Work is set to begin later this year on a renovation of the front nine holes at Crane Creek Country Club in Boise, Idaho.
The latest project aims to bring Crane Creek’s front nine up to USGA standards, and Druzisky Golf Course Design will be leading the project.
Crane Creek Country Club has been a master plan renovation client of Druzisky Golf Course Design since 2000, and architect David Druzisky spoke to GCA about the latest work.
“Most of the greens are original to 1962 and the membership is generally happy with their design with the exception of about four of them, which have too much slope within the surfaces,”explained Druzisky. “The surfaces were originally Bentgrass from 1962 combined with various challenging strains of Poa. The superintendent does a great job with them, but they have hit the point where the new bents are just so much better.”
The project will see what Druzisky refers to as a ‘core-and-restore’ of the greens. This includes stripping the existing surface turf and then the excavation of the old subgrade materials to a depth of 16 inches.

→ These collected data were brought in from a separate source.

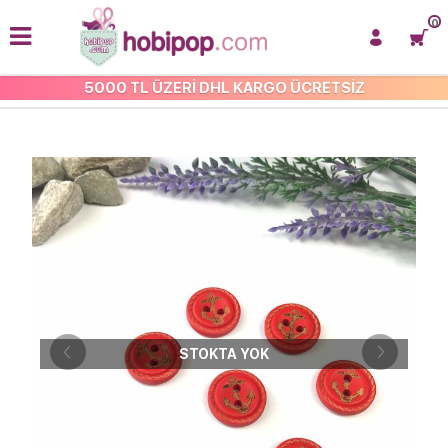
0
5000 TL ÜZERİ DHL KARGO ÜCRETSİZ
ÇOCUK-BEBEK DÜĞMELERİ
STOKTA YOK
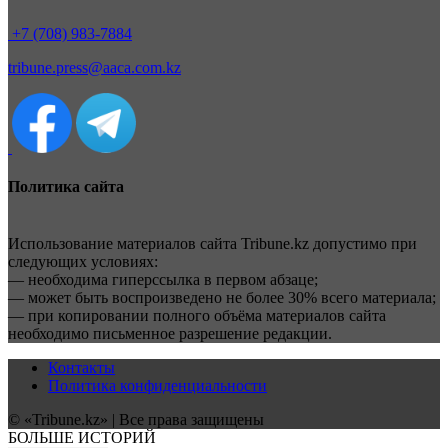
+7 (708) 983-7884
tribune.press@aaca.com.kz
Политика сайта
Использование материалов сайта Tribune.kz допустимо при
следующих условиях:
— необходима гиперссылка в первом абзаце;
— может быть воспроизведено не более 30% всего материала;
— при копировании полного объёма материалов сайта
необходимо письменное разрешение редакции.
Контакты
Политика конфиденциальности
© «Tribune.kz» | Все права защищены
БОЛЬШЕ ИСТОРИЙ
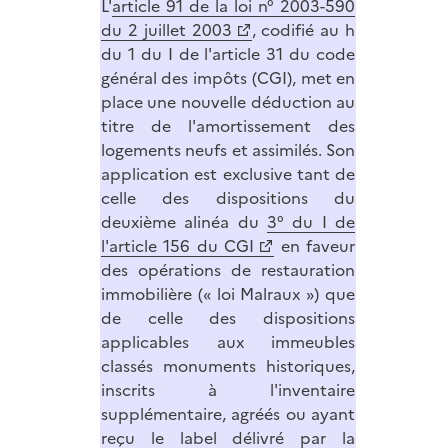
L'
article 91 de la loi n° 2003-590
du 2 juillet 2003
, codifié au h
du 1 du I de l'article 31 du code
général des impôts (CGI), met en
place une nouvelle déduction au
titre de l'amortissement des
logements neufs et assimilés. Son
application est exclusive tant de
celle des dispositions du
deuxième alinéa du
3° du I de
l'article 156 du CGI
en faveur
des opérations de restauration
immobilière (« loi Malraux ») que
de celle des dispositions
applicables aux immeubles
classés monuments historiques,
inscrits à l'inventaire
supplémentaire, agréés ou ayant
reçu le label délivré par la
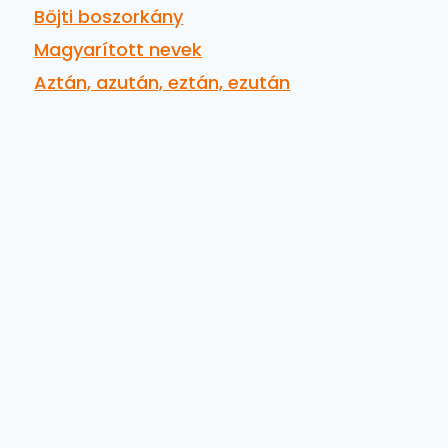
Böjti boszorkány
Magyarított nevek
Aztán, azután, eztán, ezután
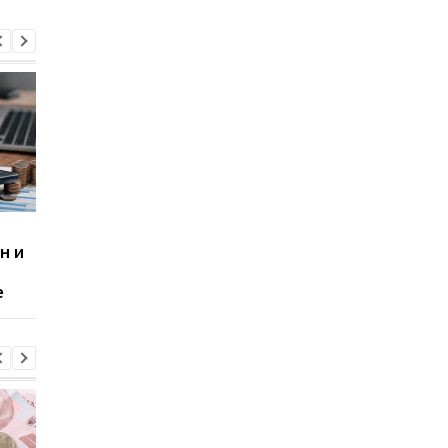
Курс валют на
Курс доллара в Укра
н и
30.07.2026: доллар
банкир рассказал,
немного снизился
ждать ли резкого
е
скачка в конце июля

“Like new green construction, the new subgrade will mirror the old surface contours and then drainage is added,” said Druzisky. “New gravel and greensmix materials are then brought in and installed to refill the cavity with the surface reestablished to original design. The new materials will meet USGA recommendations for putting green construction. While there is much discussion about the benefit of meeting USGA numbers with the materials related to perched water tables and such, the key is that all 18 will be consistent, which they aren’t now.”
Following the completion of the work on the front nine, a second project for the back nine at Crane Creek will commence.
“We are now working from the third installment of the master plan,” said Druzisky. “After I crafted the original masterplan back in 2000 we did an initial project that included a redesign of all the bunkers and rebuilding tees on several holes that really needed it. The project was very well received. Over the next several years we took out a couple hundred trees to re-open views and to provide more area for play. Other yearly projects have been undertaken including some path work, a couple tees and a couple more bunkers as the trees came out. The state of the economy over the last six years slowed things down as it has at many clubs.”
Druzisky is confident that golfers at Crane Creek will be pleased with the work his firm is doing.
“When complete, the members expect to get back the course they have now, only better,” said Druzisky. “They are making a considerable financial re-investment in their primary asset and our goals and mission for the project are pretty simple and straightforward. It is the same at most clubs and they mostly worry about change. Often underestimated in these sorts of projects are all the little details that we now get to fine tune and instill while the grass is removed and are rebuilding the features. Sweating those details is what makes work exceptional.”
The Crane Creek course was designed by Bob E. Baldock, an architect Druzisky feels doesn’t hold the place in golf architecture history he perhaps should.
“Baldock is a name that probably mostly only those of us on the US west coast that follow golf course architecture have heard of,” he said. “Considering he was involved in around 400 courses makes that a bit odd. It’s likely the reason is because few if any of his courses have been singled out for architectural merit, or they have not been identified as such yet. I have visited several and discussed the merits of others with folks in the business and Crane Creek might be one of Baldock’s best and a bit of a hidden gem.”